* **TASK DETAILS**
Give back every record exactly, images excluded.
• • •
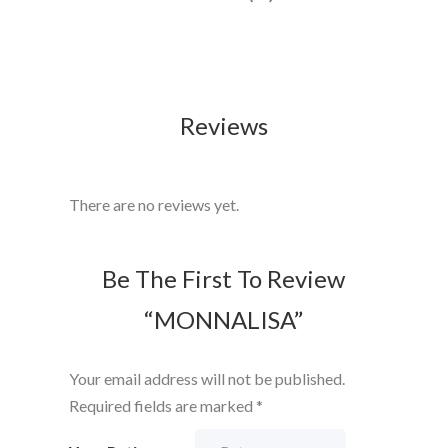
Reviews
There are no reviews yet.
Be The First To Review
“MONNALISA”
Your email address will not be published.
Required fields are marked
*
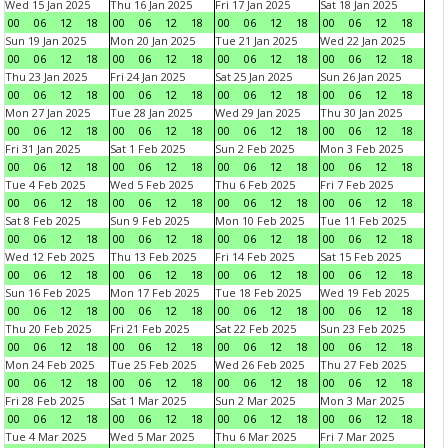
Wed 15 Jan 2025
Thu 16 Jan 2025
Fri 17 Jan 2025
Sat 18 Jan 2025
00
06
12
18
00
06
12
18
00
06
12
18
00
06
12
18
Sun 19 Jan 2025
Mon 20 Jan 2025
Tue 21 Jan 2025
Wed 22 Jan 2025
00
06
12
18
00
06
12
18
00
06
12
18
00
06
12
18
Thu 23 Jan 2025
Fri 24 Jan 2025
Sat 25 Jan 2025
Sun 26 Jan 2025
00
06
12
18
00
06
12
18
00
06
12
18
00
06
12
18
Mon 27 Jan 2025
Tue 28 Jan 2025
Wed 29 Jan 2025
Thu 30 Jan 2025
00
06
12
18
00
06
12
18
00
06
12
18
00
06
12
18
Fri 31 Jan 2025
Sat 1 Feb 2025
Sun 2 Feb 2025
Mon 3 Feb 2025
00
06
12
18
00
06
12
18
00
06
12
18
00
06
12
18
Tue 4 Feb 2025
Wed 5 Feb 2025
Thu 6 Feb 2025
Fri 7 Feb 2025
00
06
12
18
00
06
12
18
00
06
12
18
00
06
12
18
Sat 8 Feb 2025
Sun 9 Feb 2025
Mon 10 Feb 2025
Tue 11 Feb 2025
00
06
12
18
00
06
12
18
00
06
12
18
00
06
12
18
Wed 12 Feb 2025
Thu 13 Feb 2025
Fri 14 Feb 2025
Sat 15 Feb 2025
00
06
12
18
00
06
12
18
00
06
12
18
00
06
12
18
Sun 16 Feb 2025
Mon 17 Feb 2025
Tue 18 Feb 2025
Wed 19 Feb 2025
00
06
12
18
00
06
12
18
00
06
12
18
00
06
12
18
Thu 20 Feb 2025
Fri 21 Feb 2025
Sat 22 Feb 2025
Sun 23 Feb 2025
00
06
12
18
00
06
12
18
00
06
12
18
00
06
12
18
Mon 24 Feb 2025
Tue 25 Feb 2025
Wed 26 Feb 2025
Thu 27 Feb 2025
00
06
12
18
00
06
12
18
00
06
12
18
00
06
12
18
Fri 28 Feb 2025
Sat 1 Mar 2025
Sun 2 Mar 2025
Mon 3 Mar 2025
00
06
12
18
00
06
12
18
00
06
12
18
00
06
12
18
Tue 4 Mar 2025
Wed 5 Mar 2025
Thu 6 Mar 2025
Fri 7 Mar 2025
• • •
* **EXPECTED OUTPUT**
Reviews
There are no reviews yet.
Be The First To Review
“MONNALISA”
Your email address will not be published.
Required fields are marked
*
Wed 15 Jan 2025
Thu 16 Jan 2025
Fri 17 Jan 2025
Sat 18 Jan 2025
00
06
12
18
00
06
12
18
00
06
12
18
00
06
12
18
Sun 19 Jan 2025
Mon 20 Jan 2025
Tue 21 Jan 2025
Wed 22 Jan 2025
00
06
12
18
00
06
12
18
00
06
12
18
00
06
12
18
Thu 23 Jan 2025
Fri 24 Jan 2025
Sat 25 Jan 2025
Sun 26 Jan 2025
00
06
12
18
00
06
12
18
00
06
12
18
00
06
12
18
Mon 27 Jan 2025
Tue 28 Jan 2025
Wed 29 Jan 2025
Thu 30 Jan 2025
00
06
12
18
00
06
12
18
00
06
12
18
00
06
12
18
Fri 31 Jan 2025
Sat 1 Feb 2025
Sun 2 Feb 2025
Mon 3 Feb 2025
00
06
12
18
00
06
12
18
00
06
12
18
00
06
12
18
Tue 4 Feb 2025
Wed 5 Feb 2025
Thu 6 Feb 2025
Fri 7 Feb 2025
00
06
12
18
00
06
12
18
00
06
12
18
00
06
12
18
Sat 8 Feb 2025
Sun 9 Feb 2025
Mon 10 Feb 2025
Tue 11 Feb 2025
00
06
12
18
00
06
12
18
00
06
12
18
00
06
12
18
Wed 12 Feb 2025
Thu 13 Feb 2025
Fri 14 Feb 2025
Sat 15 Feb 2025
00
06
12
18
00
06
12
18
00
06
12
18
00
06
12
18
Sun 16 Feb 2025
Mon 17 Feb 2025
Tue 18 Feb 2025
Wed 19 Feb 2025
00
06
12
18
00
06
12
18
00
06
12
18
00
06
12
18
Thu 20 Feb 2025
Fri 21 Feb 2025
Sat 22 Feb 2025
Sun 23 Feb 2025
00
06
12
18
00
06
12
18
00
06
12
18
00
06
12
18
Mon 24 Feb 2025
Tue 25 Feb 2025
Wed 26 Feb 2025
Thu 27 Feb 2025
00
06
12
18
00
06
12
18
00
06
12
18
00
06
12
18
Fri 28 Feb 2025
Sat 1 Mar 2025
Sun 2 Mar 2025
Mon 3 Mar 2025
00
06
12
18
00
06
12
18
00
06
12
18
00
06
12
18
Tue 4 Mar 2025
Wed 5 Mar 2025
Thu 6 Mar 2025
Fri 7 Mar 2025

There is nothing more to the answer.